Error Message: Cleanup Failure: Exception occured while cleaning up : Error cleaning up Azure resource group
Please raise a support ticket from your Shakti Studio account at Shakti Studio Support, and we will check the reason for the failure.Please raise a support ticket from your Shakti Studio account at Shakti Studio Support, and we will investigate and help you resolve the issue.

FAQs

  1. Can I edit the model name later? No, renaming a model after it’s been added and compiled is not supported. The model name must be set during the initial setup.

  1. What options are available for model sources? You can choose HuggingFace, where the base model is downloaded directly, or use AWS S3, GCS, or DockerHub by providing the appropriate path (S3 URL, GCS URL, or DockerHub registry link) along with the required credentials so we can retrieve your custom model.

  1. Do I need authentication keys for external sources? Yes, for model providers like Shakti Cloud S3, GCS, and DockerHub, you must add your authentication keys on the Secrets page in the Shakti Studio platform and use those credentials during the compilation process. For detailed instructions on how to add and manage secrets, see the Secrets documentation.

  1. Why am I getting a “The given model path is invalid” error? How do I verify if my model path is valid? While the Shakti Studio platform supports most LLM models, this error can occur if a particular model type isn’t supported yet. If you encounter this issue, please raise a ticket from your Shakti Studio account via Shakti Studio Support, and we’ll work on enabling support for your model.

  1. How do I link my AWS/GCP/Azure account? You will have to add your cloud account details in the integrations section. Refer to this doc on secrets.

  1. Can I use multiple cloud accounts? Yes, the Shakti Studio platform supports adding and managing multiple cloud accounts.

  1. How do I choose the right accelerator for my model?

    The appropriate accelerator depends largely on the size of your model.
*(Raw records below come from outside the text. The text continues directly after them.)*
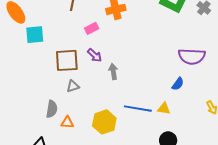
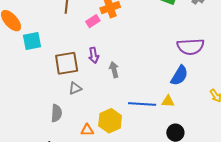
pink rectangle: (92, 28) -> (93, 21), moved
purple arrow: (95, 55) -> (94, 55), turned 42
blue semicircle: (178, 84) -> (179, 75), size x1.5
orange triangle: (67, 122) -> (87, 130), moved

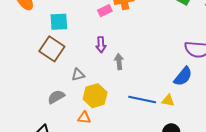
cyan square: (32, 41) -> (59, 22), moved
brown square: (67, 63) -> (52, 49), moved, turned 35
gray semicircle: (57, 113) -> (56, 97), turned -132
yellow hexagon: (110, 121) -> (95, 96), moved

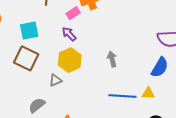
purple arrow: (101, 45) -> (69, 34), moved, turned 147
gray arrow: (119, 62) -> (112, 59), moved
yellow hexagon: (95, 96) -> (70, 60), moved

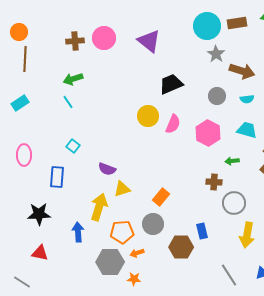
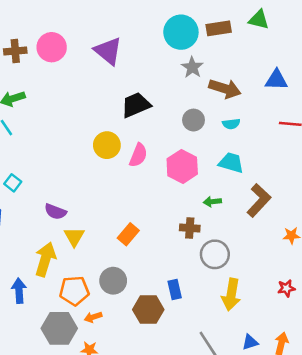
yellow triangle: (122, 189) -> (74, 237), turned -42
orange rectangle: (161, 197) -> (128, 234), moved

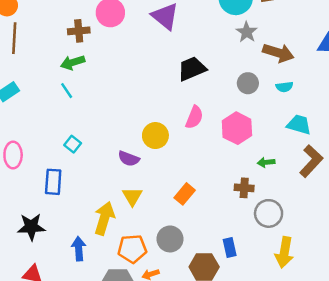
brown cross: (15, 51) -> (79, 31), moved
yellow circle: (107, 145) -> (155, 136), moved
cyan trapezoid: (231, 163) -> (299, 125), moved
purple semicircle: (55, 212) -> (129, 159), moved

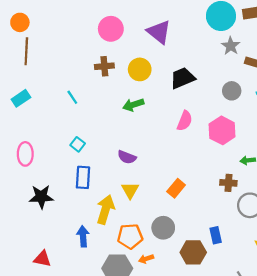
brown cross: (79, 31) -> (104, 66), moved
green arrow: (73, 63) -> (133, 105), moved
yellow circle: (155, 136) -> (140, 69), moved
blue rectangle: (53, 182) -> (83, 177), moved
black star: (31, 227) -> (41, 197), moved

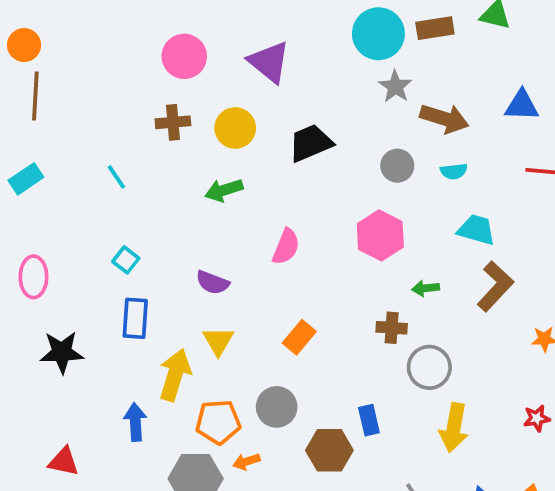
pink semicircle: (185, 121) -> (286, 247), moved

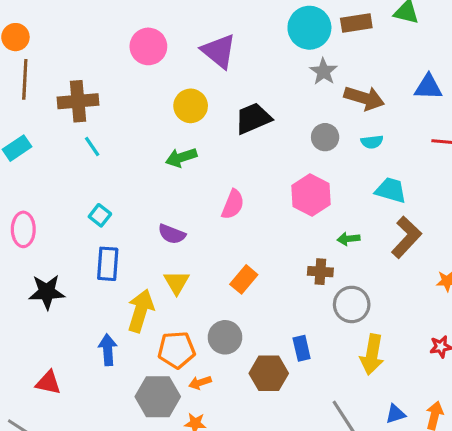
brown cross: (173, 122) -> (78, 101), moved, size x1.4

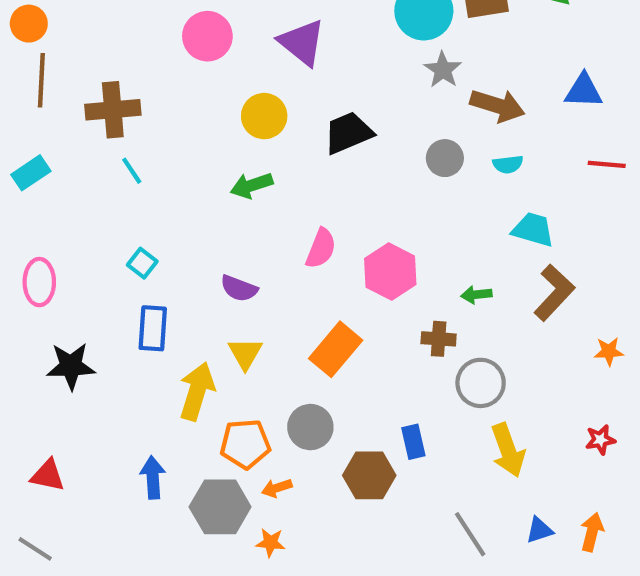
pink hexagon: (311, 195) -> (390, 272), moved
orange rectangle: (244, 279) -> (336, 349), size x1.4
blue arrow: (108, 350) -> (153, 477), moved
yellow arrow: (372, 354) -> (508, 450), turned -30
red triangle: (48, 383) -> (48, 475), moved

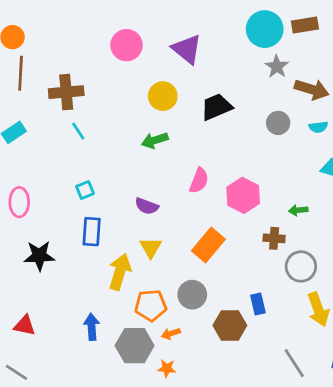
cyan square: (142, 263) -> (85, 190), turned 30

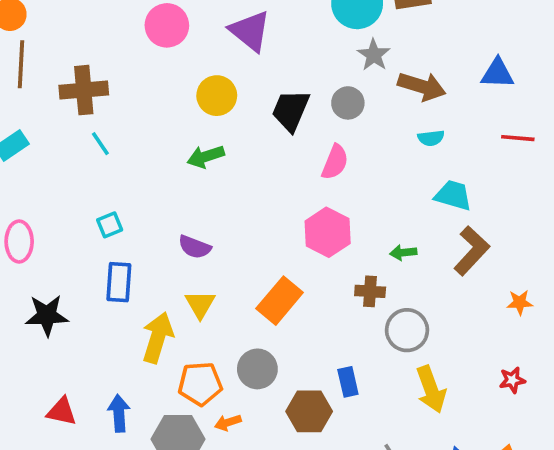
black trapezoid: (216, 107) -> (291, 110), turned -44
gray circle: (278, 123) -> (348, 103), moved
pink semicircle: (199, 181) -> (335, 162), moved
red triangle: (25, 325) -> (62, 411), moved

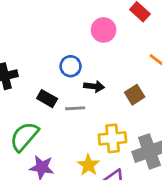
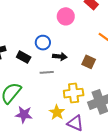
brown square: (135, 95) -> (89, 62), turned -32
black rectangle: (47, 99) -> (24, 57), moved

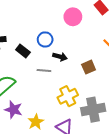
brown square: (89, 62) -> (89, 67), turned 32
yellow cross: (74, 93) -> (68, 96), turned -30
yellow star: (57, 112) -> (36, 122), moved

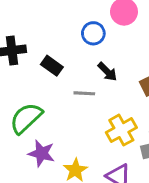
blue circle: (45, 39) -> (93, 33), moved
black arrow: (60, 57) -> (107, 72), turned 32

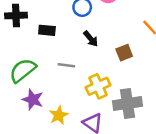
black rectangle: (52, 66) -> (47, 30), turned -35
gray line: (84, 93) -> (66, 65), moved

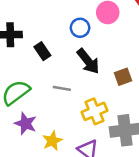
black rectangle: (47, 30) -> (42, 51), turned 49
black arrow: (91, 39) -> (88, 61), size x1.5

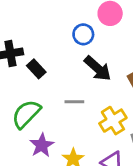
black rectangle: (42, 51) -> (36, 69), moved
purple star: (26, 124) -> (42, 145), turned 30

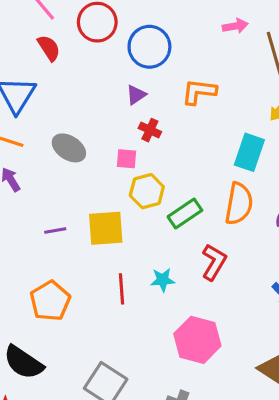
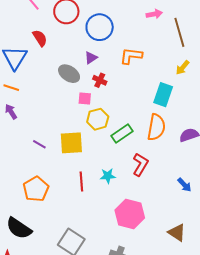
red semicircle: (49, 48) -> (40, 38), moved
gray ellipse: (69, 148) -> (69, 74), moved
purple line: (55, 230) -> (39, 144), turned 40

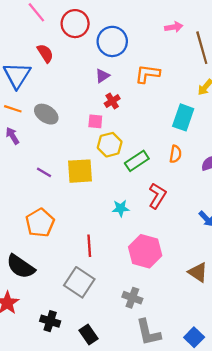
gray ellipse: (69, 74) -> (46, 114), moved
red cross: (100, 80) -> (112, 101), turned 32
orange semicircle: (156, 127) -> (175, 154), size x0.6
red line: (81, 181) -> (89, 246), moved

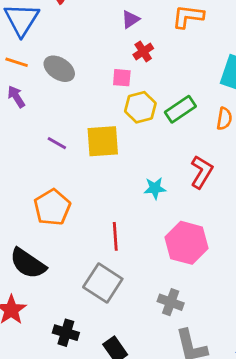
green rectangle: (137, 161) -> (180, 109), moved

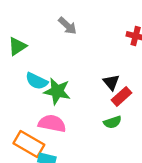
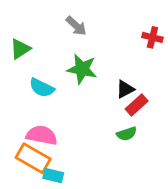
black triangle: (111, 82) -> (125, 89), turned 42
green star: (57, 91) -> (82, 69), moved
pink semicircle: (52, 123) -> (42, 135), moved

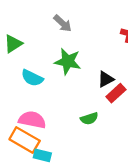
green semicircle: (127, 134) -> (89, 119), moved

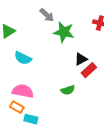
green star: (68, 61) -> (64, 32), moved
orange rectangle: (25, 140) -> (17, 107), size x0.6

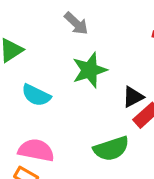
green star: (64, 32) -> (90, 70), moved, turned -30
green semicircle: (68, 90) -> (111, 149), size x1.5

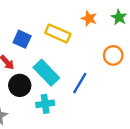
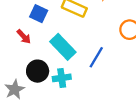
black circle: (20, 85) -> (38, 71), moved

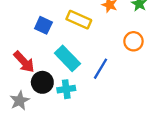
red arrow: (24, 37) -> (24, 62), moved, size x1.5

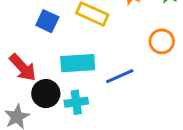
cyan rectangle: (67, 58) -> (78, 63), turned -50
blue line: (100, 69) -> (120, 76), turned 35

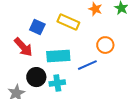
orange circle: (162, 41) -> (105, 45), moved
red arrow: (23, 67) -> (23, 47), moved

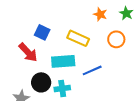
yellow rectangle: (68, 22) -> (78, 38), moved
orange circle: (105, 45) -> (116, 39), moved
Larger models require higher-spec GPUs (and often higher accelerator counts) for optimization and deployment, while smaller models can run efficiently on mid-range accelerators.

  1. What happens if I run out of quota for GPUs in my Shakti Studio account?

    If your Shakti Studio account lacks sufficient GPU quota, the optimization job may fail to start or could get stuck partway through, leading to a failed optimization process.

  1. What does accelerator count mean?

    Accelerator count refers to the number of GPU instances allocated for a job. For example, if you select H100 as the accelerator and set the count to 2, two H100 machines will be provisioned. This is especially important when the tensor parallelism (TP) value is greater than 1.

  1. How do I know which accelerator configuration to select?

    In Shakti Studio, you primarily choose the accelerator type (for example, NVIDIA A10G, A100, or H100) and the accelerator count for your job. Larger models and higher tensor parallelism values generally benefit from higher-end GPUs and more accelerators, while smaller models can run efficiently on mid-range GPUs with fewer accelerators. Review your model size and TP settings, then pick an accelerator type and count that provide enough GPU memory and throughput for your workload.

  1. What is quantization and why should I use it? Quantization is the process of reducing the precision of the numbers used to represent a language model’s parameters (e.g., from 32-bit floating point to 8-bit integers) to make the model smaller and faster, with minimal loss in accuracy, helpful for running large language models (LLMs) efficiently

  1. Which quantization levels are supported?

    We support FP16, FP8, and AWQ quantization.

    Note that FP8 is not supported on Ampere architecture GPUs like A100 and A10G, as these devices do not natively support FP8 precision.

  1. Does quantization affect accuracy?

    Yes, quantization can result in a slight reduction in model accuracy.